The air crackles with a tension thicker than the stale, cheap wine clinging to Scaramouche's breath. The room seems to shrink under the weight of his fury. He slams his empty glass onto the table, the sound echoing through the silent room.
"Dammit {{user}}!" Scaramouche roars, his voice thick with a blend of jealousy and remorse. Across from him, you were a statue, shoulders rigid, eyes fixed on some invisible point in the distance. It was that infuriating stoicism that always set him off.
"You spend all your damn time with your friends. I see the way you look at them! Always glancing over your shoulder, a fleeting touch here, a whispered joke there."
He knows well you didn't deserve the brunt of his drunken self-pity, yet the words spilled out anyway.
But the shameful truth that he’s hiding sits heavy in his gut. He'd sought solace in the tempting arms of another woman again—a careless act born of desperation and a misplaced need for validation.

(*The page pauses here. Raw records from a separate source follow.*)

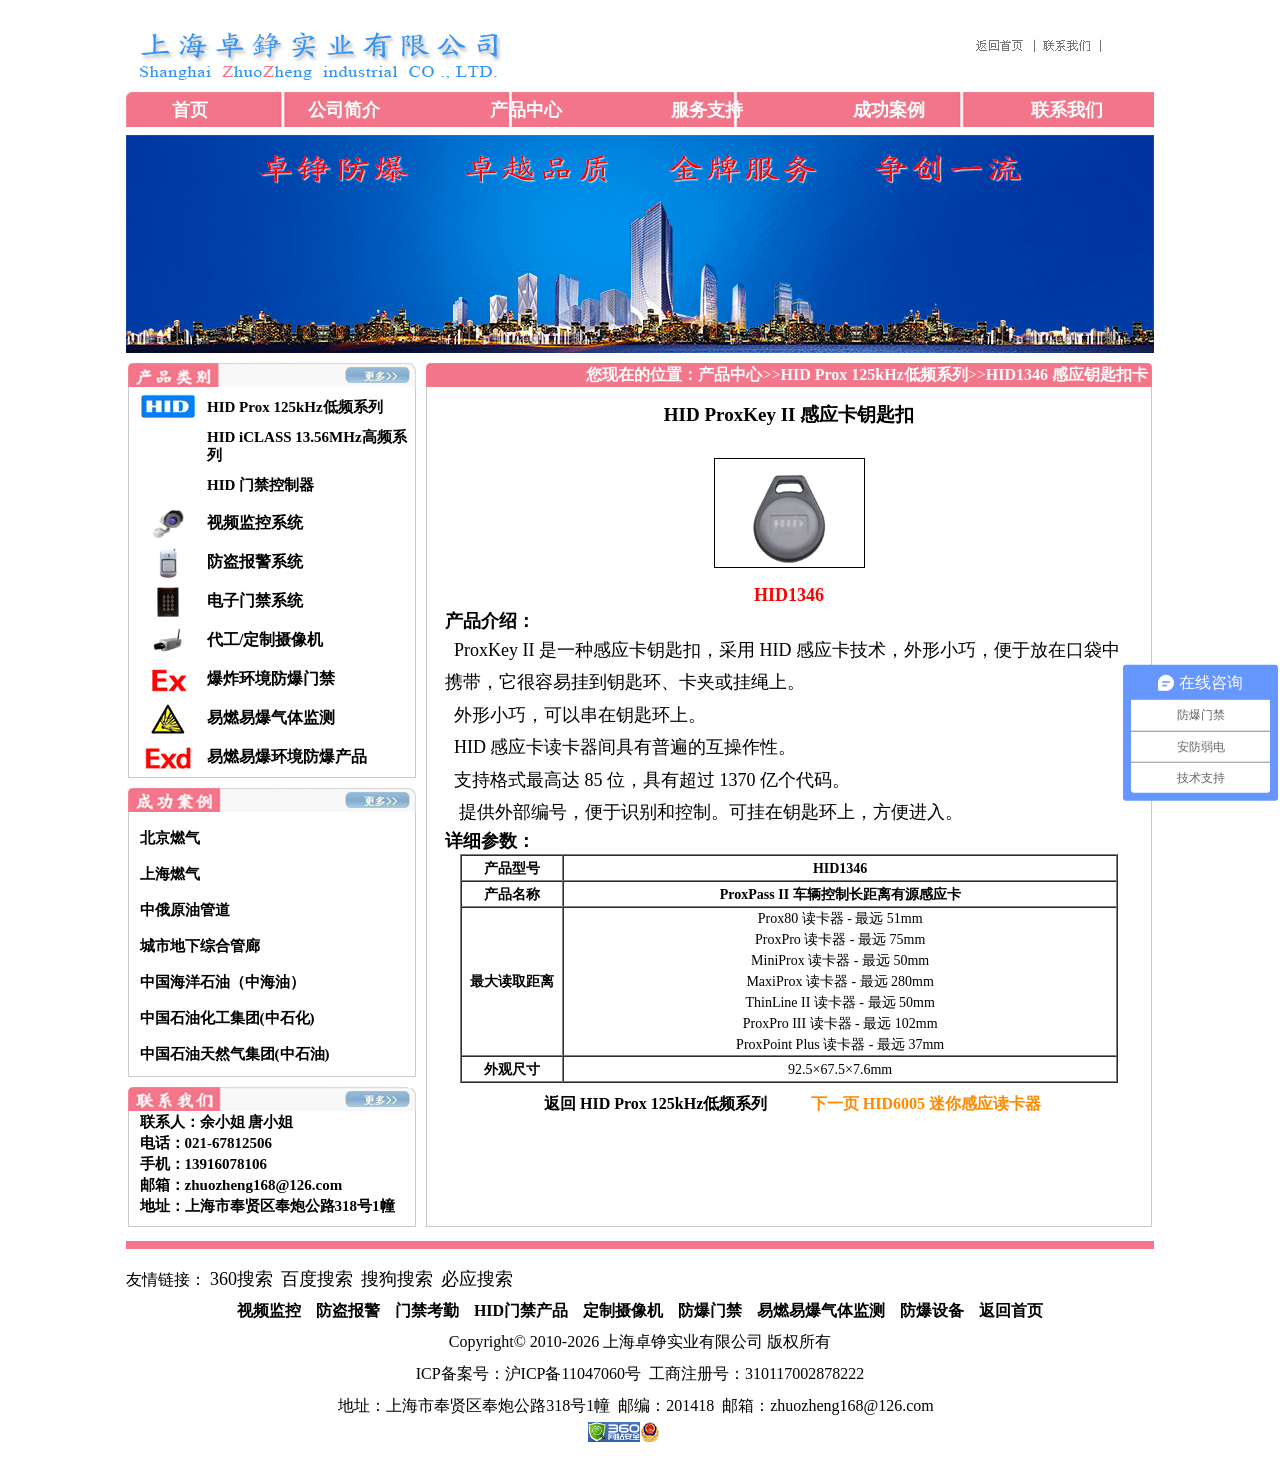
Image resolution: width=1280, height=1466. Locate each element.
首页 (190, 110)
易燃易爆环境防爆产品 (287, 756)
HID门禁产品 (521, 1310)
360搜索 (241, 1279)
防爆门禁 (710, 1310)
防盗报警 (348, 1310)
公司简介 (344, 110)
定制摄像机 (623, 1310)
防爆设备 (932, 1310)
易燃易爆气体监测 (271, 717)
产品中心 (526, 110)
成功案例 (889, 110)
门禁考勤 (427, 1310)
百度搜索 (317, 1279)
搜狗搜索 (397, 1279)
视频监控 (269, 1310)
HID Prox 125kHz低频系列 (295, 407)
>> (739, 374)
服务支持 (707, 110)
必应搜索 (477, 1279)
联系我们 (1067, 110)
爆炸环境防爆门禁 (271, 678)
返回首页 (1011, 1310)
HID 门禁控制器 (260, 485)
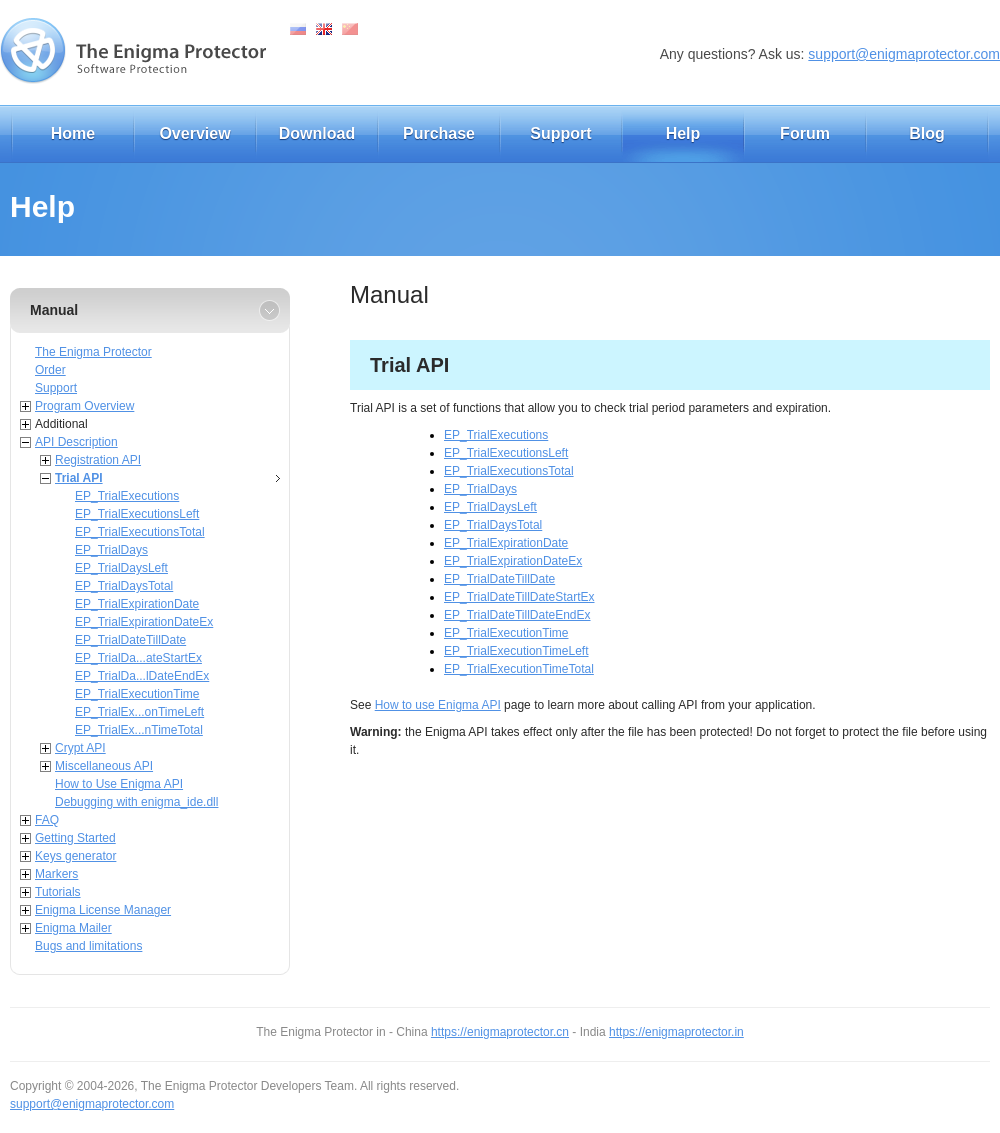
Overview (194, 133)
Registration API (98, 460)
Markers (56, 874)
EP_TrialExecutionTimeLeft (516, 651)
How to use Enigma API (438, 705)
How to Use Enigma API (119, 784)
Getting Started (75, 838)
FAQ (47, 820)
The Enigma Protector (93, 352)
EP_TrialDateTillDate (130, 640)
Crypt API (80, 748)
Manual (54, 310)
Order (50, 370)
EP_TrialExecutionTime (137, 694)
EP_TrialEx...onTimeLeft (139, 712)
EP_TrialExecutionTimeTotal (519, 669)
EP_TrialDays (111, 550)
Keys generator (75, 856)
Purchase (439, 133)
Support (560, 133)
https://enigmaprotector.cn (500, 1032)
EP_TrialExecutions (127, 496)
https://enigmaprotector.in (676, 1032)
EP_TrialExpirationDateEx (144, 622)
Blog (927, 133)
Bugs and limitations (88, 946)
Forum (805, 133)
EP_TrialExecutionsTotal (140, 532)
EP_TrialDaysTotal (124, 586)
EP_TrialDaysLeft (121, 568)
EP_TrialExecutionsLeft (137, 514)
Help (683, 133)
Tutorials (58, 892)
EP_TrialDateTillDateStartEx (519, 597)
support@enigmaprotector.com (904, 54)
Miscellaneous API (104, 766)
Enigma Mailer (73, 928)
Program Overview (84, 406)
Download (317, 133)
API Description (76, 442)
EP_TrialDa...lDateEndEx (142, 676)
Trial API (79, 478)
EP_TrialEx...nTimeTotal (139, 730)
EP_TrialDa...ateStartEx (138, 658)
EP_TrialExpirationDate (137, 604)
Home (73, 133)
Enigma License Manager (103, 910)
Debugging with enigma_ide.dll (136, 802)
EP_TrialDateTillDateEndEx (517, 615)
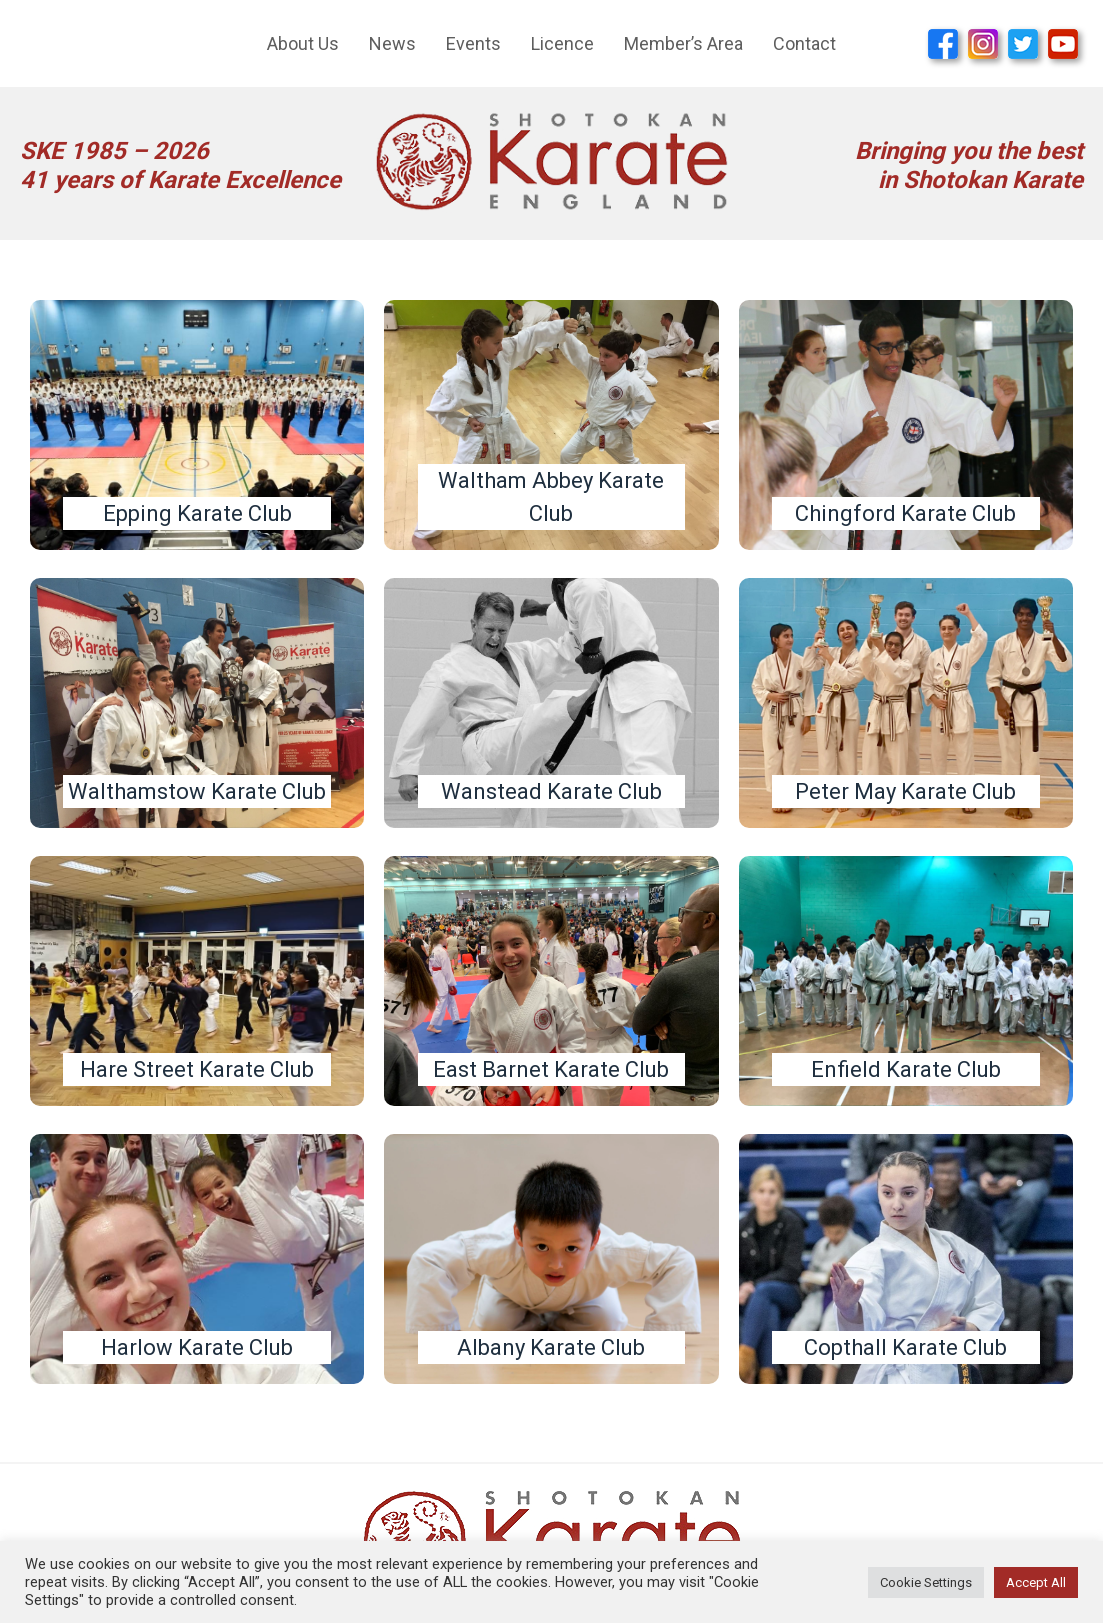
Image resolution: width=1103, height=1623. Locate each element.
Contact (804, 43)
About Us (303, 43)
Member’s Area (683, 43)
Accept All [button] (1036, 1582)
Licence (562, 43)
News (392, 43)
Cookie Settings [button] (926, 1582)
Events (473, 43)
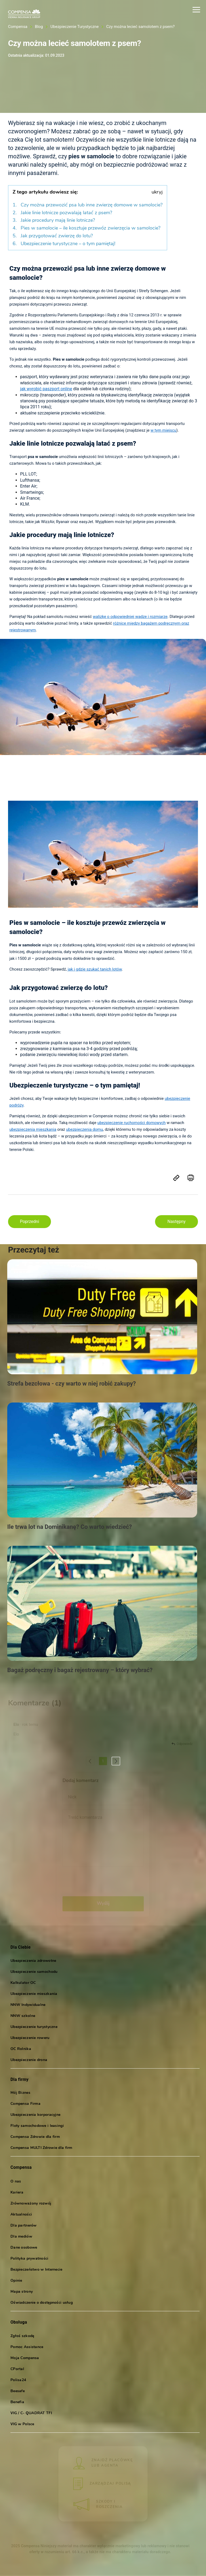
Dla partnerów (23, 2226)
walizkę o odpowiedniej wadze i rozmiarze (130, 616)
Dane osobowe (23, 2248)
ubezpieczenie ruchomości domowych (131, 1122)
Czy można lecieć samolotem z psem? (140, 26)
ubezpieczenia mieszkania (32, 1129)
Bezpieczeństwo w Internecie (36, 2271)
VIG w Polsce (22, 2425)
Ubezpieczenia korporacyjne (35, 2116)
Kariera (16, 2193)
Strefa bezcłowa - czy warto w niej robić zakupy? (71, 1383)
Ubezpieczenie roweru (30, 2039)
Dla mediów (21, 2237)
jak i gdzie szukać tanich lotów (95, 969)
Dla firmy (19, 2080)
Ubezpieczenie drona (28, 2061)
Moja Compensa (24, 2359)
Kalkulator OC (23, 1983)
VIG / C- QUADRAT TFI (31, 2414)
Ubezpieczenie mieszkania (33, 1994)
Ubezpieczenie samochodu (33, 1972)
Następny (176, 1221)
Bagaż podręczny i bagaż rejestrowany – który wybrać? (80, 1670)
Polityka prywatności (29, 2259)
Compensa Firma (25, 2105)
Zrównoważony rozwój (30, 2204)
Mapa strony (21, 2293)
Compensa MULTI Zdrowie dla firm (41, 2149)
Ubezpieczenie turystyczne (33, 2028)
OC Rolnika (20, 2050)
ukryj (157, 192)
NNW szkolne (22, 2017)
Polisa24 (18, 2381)
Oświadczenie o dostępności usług (41, 2304)
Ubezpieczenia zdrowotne (33, 1961)
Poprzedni (29, 1221)
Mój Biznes (20, 2094)
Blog (39, 26)
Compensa (17, 26)
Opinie (16, 2282)
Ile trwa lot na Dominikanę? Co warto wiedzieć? (69, 1526)
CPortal (17, 2370)
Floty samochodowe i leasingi (37, 2127)
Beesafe (17, 2392)
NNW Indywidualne (28, 2005)
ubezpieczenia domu (84, 1129)
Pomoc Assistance (26, 2348)
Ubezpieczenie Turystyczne (74, 26)
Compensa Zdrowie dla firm (35, 2138)
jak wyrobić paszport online (46, 388)
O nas (15, 2182)
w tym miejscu (163, 430)
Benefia (17, 2403)
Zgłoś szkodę (22, 2337)
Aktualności (21, 2215)
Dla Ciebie (20, 1947)
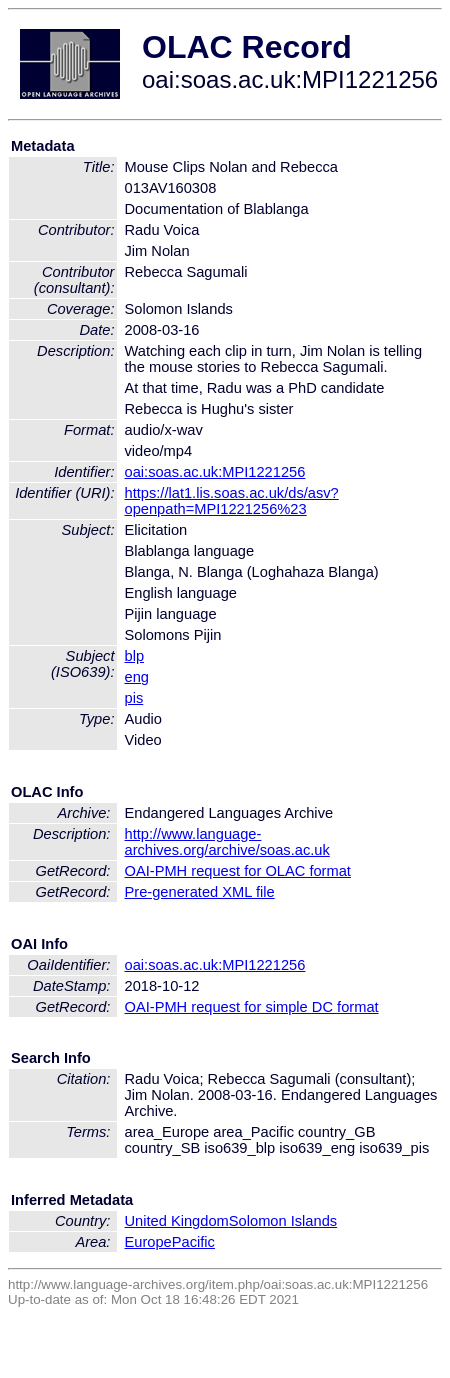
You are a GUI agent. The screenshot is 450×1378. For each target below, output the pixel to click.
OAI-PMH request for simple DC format (252, 1007)
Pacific (193, 1242)
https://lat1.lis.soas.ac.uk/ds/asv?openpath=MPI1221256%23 (232, 501)
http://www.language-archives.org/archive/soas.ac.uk (227, 842)
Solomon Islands (283, 1221)
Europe (148, 1242)
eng (137, 677)
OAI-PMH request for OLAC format (238, 871)
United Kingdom (177, 1221)
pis (134, 698)
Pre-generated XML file (200, 892)
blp (135, 656)
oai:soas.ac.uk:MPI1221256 (215, 472)
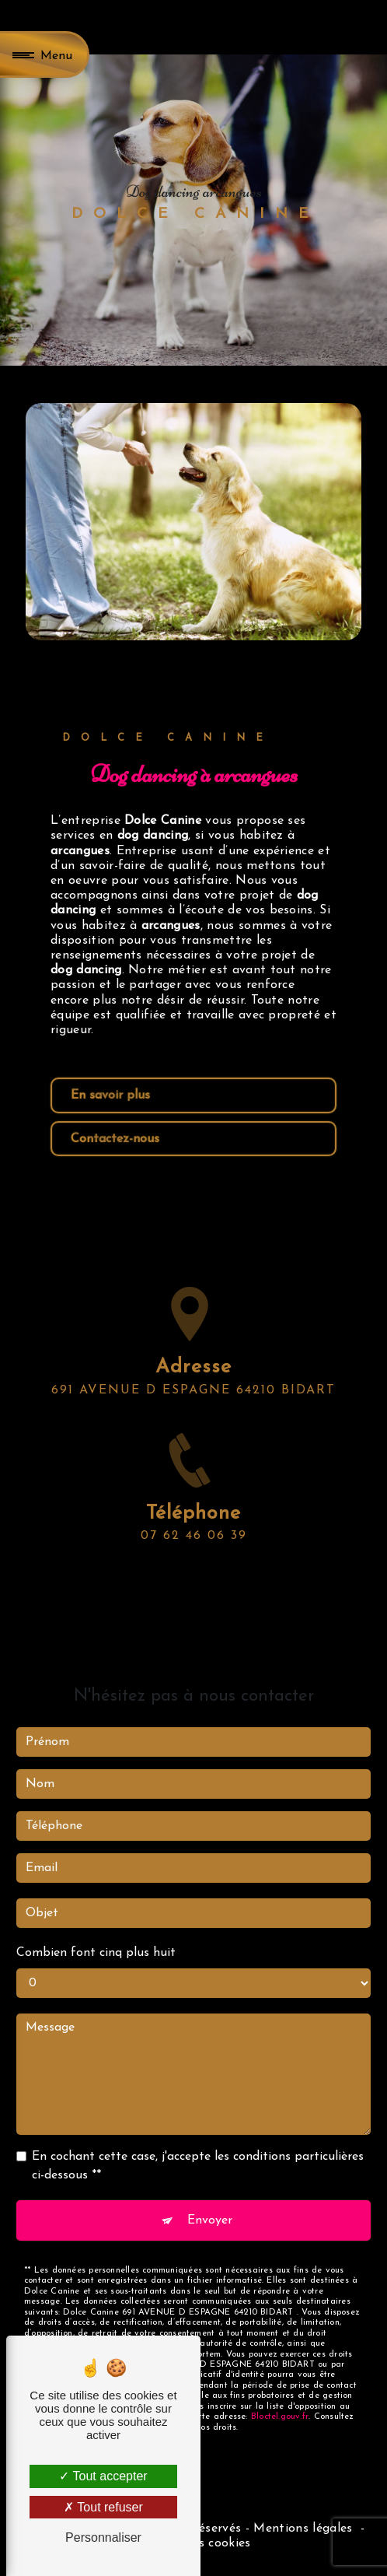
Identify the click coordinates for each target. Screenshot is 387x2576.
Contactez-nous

Now, the weight of his betrayal presses down on him.
"What even am I to you?" Scaramouche continues, voice cracking with hurt. "A distraction when things get dull? A fleeting amusement before you return to your stoic self?"
He knew he was shouting by now, but the silence from you was a constant knife twisting in his heart. You always bottled everything up—emotions a churning storm hidden beneath a calm exterior.
"Don't you see?" His voice is fueled by both self-loathing and a desperate desire to be heard.
"You're just like your father! You keep pushing everyone away, trying to be the opposite of that raging monster, but you end up just like him! That's why you can't love anyone, can you? Because deep down, you don't believe you deserve it! Is that it? You keep using us, using me, as an escape, rather than something real!"
The last words were heavy with accusation and a sliver of painful truth. Scaramouche sinks back into his chair, the bravado leaving him as quickly as it came. He dared not look at you, afraid of the response he might see.